> _Exercise_
Which of the lines in the records below hold the string "edit"? Copy every one of them.

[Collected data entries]
--*--

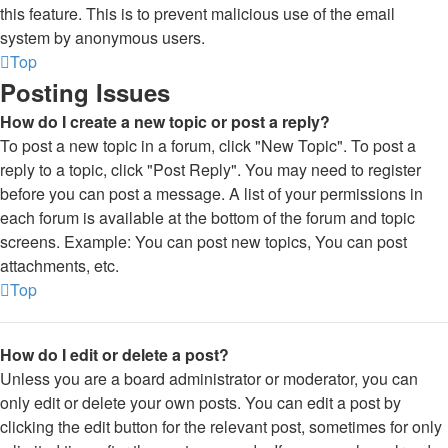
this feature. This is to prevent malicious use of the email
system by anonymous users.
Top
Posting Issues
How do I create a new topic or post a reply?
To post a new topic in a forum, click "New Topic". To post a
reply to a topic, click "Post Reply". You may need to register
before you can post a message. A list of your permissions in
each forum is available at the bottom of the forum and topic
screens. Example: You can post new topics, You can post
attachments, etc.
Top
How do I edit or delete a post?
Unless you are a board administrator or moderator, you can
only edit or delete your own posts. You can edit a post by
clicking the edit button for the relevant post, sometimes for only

--*--

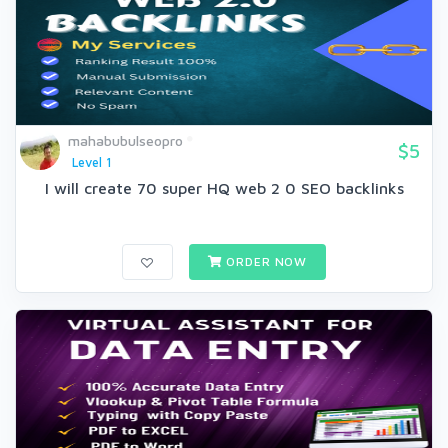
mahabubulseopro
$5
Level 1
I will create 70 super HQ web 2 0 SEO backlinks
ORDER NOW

--*--

> _Reply_
How do I edit or delete a post?
only edit or delete your own posts. You can edit a post by
clicking the edit button for the relevant post, sometimes for only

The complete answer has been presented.